How indexes workThe key to creating an effective index is knowing a few basic rules about them. For more detailed information on indexes see Understanding Indexes in Books Online.
- Clustered indexes contain all the data of the table ordered by the column(s) that define the index. There can only be one clustered index per table, because the data rows themselves can only be sorted in one order.
- The query optimizer does not generally consider more than the first three columns of an index.
- The column that is used in the WHERE clause in an equal to (=), greater than (>), less than (<), or BETWEEN search condition, or participates in a join, should be placed first. Additional columns should be ordered based on their level of distinctness, that is, from the most distinct to the least distinct.
- The less distinct a column is the less useful it becomes in an index.
- Columns in a select clause can be added to a non-clustered index as ‘Included’ columns. This places the data of the included columns on the index page and prevents the database from performing additional reads of the clustered index or heap to retrieve data not defined as an index key column. USE THIS FEATURE SPARINGLY as it increases database size and impacts performance. See below for how to use.
Creating a new index and choosing the columnsOnce you’ve identified the expensive statement in the query and you’ve determined that an index would help you need to decide how to design that index. As briefly mentioned in 7.1.1 you need to look at both the where and join clauses to find the columns used for the table needing the index. Focus first on columns involved in equality conditions (=, >, <, or BETWEEN). And second on any inequality conditions (!=,<>,NOT BETWEEN). Then order the columns within the index from most distinct to least distinct.
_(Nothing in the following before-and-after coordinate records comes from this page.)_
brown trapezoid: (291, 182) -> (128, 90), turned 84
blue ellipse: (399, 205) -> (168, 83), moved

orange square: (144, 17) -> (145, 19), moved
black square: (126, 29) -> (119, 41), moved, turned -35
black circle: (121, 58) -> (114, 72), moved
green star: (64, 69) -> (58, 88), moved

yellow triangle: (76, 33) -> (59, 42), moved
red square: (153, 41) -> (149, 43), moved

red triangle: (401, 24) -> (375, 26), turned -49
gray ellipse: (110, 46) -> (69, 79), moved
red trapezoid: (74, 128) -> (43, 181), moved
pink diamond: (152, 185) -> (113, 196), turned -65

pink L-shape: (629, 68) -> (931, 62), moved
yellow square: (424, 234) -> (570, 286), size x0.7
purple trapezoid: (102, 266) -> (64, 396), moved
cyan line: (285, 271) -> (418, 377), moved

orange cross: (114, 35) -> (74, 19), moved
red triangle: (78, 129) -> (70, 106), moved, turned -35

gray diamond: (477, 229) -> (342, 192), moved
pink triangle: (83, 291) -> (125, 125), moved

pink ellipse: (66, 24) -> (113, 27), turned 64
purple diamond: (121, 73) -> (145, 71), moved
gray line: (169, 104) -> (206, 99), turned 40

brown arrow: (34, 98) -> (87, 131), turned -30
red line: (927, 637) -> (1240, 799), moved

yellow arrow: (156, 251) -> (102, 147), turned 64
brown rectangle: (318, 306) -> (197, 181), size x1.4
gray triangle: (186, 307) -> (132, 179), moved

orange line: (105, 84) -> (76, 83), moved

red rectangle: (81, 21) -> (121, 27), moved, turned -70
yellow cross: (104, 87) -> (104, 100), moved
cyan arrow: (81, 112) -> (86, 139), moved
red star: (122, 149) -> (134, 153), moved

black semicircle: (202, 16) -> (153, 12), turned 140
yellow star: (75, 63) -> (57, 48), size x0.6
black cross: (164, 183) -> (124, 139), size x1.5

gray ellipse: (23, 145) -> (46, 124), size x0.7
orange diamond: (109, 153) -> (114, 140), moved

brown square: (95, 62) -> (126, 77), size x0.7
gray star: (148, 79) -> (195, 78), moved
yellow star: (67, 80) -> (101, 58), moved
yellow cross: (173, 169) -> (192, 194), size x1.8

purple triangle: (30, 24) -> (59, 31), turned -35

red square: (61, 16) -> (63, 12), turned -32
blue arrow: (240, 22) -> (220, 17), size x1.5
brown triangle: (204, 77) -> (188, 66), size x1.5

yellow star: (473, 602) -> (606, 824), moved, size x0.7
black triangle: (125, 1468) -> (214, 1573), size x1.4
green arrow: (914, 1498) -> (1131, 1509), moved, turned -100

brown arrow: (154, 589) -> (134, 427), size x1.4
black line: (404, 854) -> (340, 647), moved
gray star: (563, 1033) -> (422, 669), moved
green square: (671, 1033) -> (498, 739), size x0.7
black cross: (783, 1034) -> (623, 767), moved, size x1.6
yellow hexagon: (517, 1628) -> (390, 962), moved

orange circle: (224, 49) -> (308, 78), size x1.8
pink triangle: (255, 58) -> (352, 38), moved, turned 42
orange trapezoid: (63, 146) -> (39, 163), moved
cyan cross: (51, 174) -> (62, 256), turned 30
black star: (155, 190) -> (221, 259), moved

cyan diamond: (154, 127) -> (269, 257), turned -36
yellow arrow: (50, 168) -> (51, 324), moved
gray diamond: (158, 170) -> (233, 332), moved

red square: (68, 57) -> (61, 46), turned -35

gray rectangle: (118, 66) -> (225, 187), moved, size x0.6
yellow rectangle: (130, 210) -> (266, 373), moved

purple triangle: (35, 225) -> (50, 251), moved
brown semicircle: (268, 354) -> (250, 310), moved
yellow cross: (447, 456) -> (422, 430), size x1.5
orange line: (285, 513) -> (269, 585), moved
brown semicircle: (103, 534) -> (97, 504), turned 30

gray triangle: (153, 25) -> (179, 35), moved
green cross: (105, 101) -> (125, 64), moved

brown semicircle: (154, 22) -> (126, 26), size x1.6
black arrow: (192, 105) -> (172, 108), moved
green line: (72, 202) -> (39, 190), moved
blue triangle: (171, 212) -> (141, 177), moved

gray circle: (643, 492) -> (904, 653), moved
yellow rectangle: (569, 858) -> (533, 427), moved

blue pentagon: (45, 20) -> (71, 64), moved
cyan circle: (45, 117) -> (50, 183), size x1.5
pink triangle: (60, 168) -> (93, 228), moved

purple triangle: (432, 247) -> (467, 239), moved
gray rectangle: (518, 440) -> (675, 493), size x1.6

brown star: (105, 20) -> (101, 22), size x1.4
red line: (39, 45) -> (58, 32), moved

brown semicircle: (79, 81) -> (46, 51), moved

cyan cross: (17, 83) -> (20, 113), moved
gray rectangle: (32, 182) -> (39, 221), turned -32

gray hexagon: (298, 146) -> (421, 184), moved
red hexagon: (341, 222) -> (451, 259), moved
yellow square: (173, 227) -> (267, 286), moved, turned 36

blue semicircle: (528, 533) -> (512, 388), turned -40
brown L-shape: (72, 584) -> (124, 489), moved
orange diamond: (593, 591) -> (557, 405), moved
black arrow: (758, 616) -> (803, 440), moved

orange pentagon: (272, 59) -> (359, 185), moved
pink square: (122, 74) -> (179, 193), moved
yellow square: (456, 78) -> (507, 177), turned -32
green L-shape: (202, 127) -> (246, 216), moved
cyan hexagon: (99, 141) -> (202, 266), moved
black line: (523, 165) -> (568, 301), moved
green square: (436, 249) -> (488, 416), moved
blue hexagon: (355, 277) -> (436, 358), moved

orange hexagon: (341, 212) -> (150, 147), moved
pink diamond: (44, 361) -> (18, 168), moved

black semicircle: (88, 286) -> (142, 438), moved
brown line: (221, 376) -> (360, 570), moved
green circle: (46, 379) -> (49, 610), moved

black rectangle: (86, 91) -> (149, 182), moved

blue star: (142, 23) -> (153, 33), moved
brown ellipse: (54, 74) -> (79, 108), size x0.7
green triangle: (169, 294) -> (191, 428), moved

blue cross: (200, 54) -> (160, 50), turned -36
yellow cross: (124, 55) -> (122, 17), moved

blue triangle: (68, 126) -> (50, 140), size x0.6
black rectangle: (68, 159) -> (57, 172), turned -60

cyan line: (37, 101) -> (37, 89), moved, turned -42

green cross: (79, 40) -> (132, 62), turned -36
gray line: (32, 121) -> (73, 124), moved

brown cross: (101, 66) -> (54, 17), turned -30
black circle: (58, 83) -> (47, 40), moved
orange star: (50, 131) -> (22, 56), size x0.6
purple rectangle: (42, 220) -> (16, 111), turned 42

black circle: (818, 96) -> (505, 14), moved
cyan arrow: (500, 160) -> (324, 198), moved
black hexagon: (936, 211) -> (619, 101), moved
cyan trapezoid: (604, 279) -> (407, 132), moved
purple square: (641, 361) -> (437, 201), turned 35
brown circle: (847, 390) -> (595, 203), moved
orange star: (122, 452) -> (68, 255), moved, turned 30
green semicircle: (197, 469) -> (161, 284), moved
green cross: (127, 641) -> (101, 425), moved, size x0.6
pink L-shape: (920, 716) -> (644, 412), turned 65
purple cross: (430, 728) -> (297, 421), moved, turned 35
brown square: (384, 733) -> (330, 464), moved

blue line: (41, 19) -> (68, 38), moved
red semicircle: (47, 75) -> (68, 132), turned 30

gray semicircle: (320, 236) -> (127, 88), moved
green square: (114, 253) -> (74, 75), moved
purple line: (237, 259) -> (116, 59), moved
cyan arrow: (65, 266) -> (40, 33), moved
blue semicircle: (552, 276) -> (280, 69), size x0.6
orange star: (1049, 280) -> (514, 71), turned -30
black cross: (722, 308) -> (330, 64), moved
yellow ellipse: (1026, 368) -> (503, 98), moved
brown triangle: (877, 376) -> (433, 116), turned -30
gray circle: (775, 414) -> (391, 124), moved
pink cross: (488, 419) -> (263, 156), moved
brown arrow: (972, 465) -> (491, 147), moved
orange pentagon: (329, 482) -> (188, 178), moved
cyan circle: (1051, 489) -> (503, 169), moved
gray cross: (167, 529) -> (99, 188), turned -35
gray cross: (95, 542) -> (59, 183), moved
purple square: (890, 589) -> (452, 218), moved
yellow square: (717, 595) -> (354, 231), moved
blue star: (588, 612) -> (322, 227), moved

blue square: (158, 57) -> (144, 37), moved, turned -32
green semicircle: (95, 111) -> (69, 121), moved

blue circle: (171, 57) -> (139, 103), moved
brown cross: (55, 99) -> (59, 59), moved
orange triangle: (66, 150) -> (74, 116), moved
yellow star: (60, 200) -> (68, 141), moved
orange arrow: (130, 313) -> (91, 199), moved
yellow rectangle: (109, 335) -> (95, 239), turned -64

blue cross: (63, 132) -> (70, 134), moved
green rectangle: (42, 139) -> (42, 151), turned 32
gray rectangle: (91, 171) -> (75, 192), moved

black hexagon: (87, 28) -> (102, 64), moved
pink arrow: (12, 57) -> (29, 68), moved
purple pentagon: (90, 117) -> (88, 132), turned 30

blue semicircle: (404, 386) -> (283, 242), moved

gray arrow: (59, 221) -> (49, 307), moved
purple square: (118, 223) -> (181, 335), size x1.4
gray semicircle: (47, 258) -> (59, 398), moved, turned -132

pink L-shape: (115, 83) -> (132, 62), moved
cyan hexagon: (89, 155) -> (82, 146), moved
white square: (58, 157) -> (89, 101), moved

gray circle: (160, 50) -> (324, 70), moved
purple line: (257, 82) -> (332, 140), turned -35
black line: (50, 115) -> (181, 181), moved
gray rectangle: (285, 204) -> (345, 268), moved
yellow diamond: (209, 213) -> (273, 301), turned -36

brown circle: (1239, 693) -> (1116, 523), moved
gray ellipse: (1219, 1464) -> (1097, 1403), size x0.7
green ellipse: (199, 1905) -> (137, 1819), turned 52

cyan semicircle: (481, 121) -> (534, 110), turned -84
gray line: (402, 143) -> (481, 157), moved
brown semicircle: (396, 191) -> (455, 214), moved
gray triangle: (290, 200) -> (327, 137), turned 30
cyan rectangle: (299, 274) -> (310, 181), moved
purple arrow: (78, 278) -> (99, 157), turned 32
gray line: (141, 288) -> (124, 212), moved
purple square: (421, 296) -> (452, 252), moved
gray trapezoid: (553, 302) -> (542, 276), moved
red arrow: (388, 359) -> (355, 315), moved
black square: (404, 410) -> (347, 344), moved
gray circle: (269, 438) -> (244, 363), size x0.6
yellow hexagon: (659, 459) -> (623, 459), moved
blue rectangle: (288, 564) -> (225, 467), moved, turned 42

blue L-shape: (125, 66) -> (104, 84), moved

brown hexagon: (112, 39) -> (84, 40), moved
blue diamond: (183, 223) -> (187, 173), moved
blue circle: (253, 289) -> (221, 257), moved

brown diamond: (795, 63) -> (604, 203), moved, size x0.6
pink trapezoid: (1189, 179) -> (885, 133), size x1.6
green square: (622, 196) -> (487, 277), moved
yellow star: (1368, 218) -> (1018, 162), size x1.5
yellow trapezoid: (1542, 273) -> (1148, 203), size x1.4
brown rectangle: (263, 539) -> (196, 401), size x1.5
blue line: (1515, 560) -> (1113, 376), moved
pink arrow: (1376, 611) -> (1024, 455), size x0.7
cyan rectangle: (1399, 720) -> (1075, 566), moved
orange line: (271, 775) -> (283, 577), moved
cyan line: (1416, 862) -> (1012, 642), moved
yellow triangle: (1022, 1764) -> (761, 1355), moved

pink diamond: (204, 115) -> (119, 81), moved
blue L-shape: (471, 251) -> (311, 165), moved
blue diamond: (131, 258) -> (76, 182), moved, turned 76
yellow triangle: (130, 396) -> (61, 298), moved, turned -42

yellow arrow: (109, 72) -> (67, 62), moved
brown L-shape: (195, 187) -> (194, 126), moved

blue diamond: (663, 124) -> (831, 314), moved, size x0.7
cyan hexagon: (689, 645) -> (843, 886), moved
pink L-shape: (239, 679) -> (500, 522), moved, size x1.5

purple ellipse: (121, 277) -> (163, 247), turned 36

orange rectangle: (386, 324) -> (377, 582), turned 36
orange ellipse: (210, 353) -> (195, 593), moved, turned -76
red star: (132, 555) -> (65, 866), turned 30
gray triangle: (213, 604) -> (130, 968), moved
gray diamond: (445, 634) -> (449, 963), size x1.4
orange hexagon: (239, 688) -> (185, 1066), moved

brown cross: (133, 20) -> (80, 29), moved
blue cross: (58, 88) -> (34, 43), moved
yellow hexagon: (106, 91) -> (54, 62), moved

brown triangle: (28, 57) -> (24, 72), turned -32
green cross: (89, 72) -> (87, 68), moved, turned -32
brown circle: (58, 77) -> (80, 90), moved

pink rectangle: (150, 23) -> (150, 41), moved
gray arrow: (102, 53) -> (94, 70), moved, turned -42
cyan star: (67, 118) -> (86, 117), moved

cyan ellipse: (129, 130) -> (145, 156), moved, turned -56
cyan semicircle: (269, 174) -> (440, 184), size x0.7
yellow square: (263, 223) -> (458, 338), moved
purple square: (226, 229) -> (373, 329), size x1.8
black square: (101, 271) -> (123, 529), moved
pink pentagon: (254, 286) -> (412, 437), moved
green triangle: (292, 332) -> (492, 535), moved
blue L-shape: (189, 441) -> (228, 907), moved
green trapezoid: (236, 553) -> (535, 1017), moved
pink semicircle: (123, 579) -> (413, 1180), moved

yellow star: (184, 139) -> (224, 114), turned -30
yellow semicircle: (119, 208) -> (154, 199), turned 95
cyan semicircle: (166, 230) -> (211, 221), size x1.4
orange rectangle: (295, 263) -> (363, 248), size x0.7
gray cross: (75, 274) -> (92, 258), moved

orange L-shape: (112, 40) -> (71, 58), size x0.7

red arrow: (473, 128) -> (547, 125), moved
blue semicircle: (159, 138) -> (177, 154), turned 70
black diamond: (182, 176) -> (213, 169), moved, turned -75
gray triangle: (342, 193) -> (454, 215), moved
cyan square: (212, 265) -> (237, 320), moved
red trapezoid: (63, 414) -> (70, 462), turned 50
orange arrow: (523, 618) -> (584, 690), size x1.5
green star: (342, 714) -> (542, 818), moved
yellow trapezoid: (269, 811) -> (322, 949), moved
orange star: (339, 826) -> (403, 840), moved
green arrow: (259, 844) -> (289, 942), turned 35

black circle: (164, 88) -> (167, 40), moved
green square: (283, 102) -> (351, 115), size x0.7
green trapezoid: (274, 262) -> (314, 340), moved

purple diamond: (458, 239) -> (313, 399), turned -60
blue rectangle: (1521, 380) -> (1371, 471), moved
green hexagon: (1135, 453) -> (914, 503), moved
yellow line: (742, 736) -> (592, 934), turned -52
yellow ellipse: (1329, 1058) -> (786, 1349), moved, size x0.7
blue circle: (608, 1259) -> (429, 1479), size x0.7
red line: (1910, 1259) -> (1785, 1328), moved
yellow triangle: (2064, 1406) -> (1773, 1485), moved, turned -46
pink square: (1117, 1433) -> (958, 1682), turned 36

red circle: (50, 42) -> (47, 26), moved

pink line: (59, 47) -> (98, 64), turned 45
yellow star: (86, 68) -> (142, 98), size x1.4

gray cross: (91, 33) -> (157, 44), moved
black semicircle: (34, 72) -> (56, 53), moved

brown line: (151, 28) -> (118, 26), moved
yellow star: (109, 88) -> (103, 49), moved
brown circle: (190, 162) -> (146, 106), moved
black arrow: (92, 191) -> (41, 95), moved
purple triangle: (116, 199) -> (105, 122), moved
If the table is very large, consider adding columns from the SELECT clause as included columns to the index. As stated earlier, be careful using this feature. Adding all the columns of a table as included columns is not a very good idea. It unnecessarily bloats the database and updating the index may cause performance problems.
The naming convention for indexes is: IX_TableName_ColumnName1_ColumnName2. Each environment is different, but I try to spread the database load over at least two filegroups and add at least two files to each filegroup. The database systems I currently manage use merge replication extensively. I have tried, as much as I can, to move the user defined objects onto a separate filegroup. So the system created merge objects sit on the PRIMARY (or default) filegroup and the application specific objects sit on distinct files. Optimally, these files would sit on a separate array (though in my case that was not possible).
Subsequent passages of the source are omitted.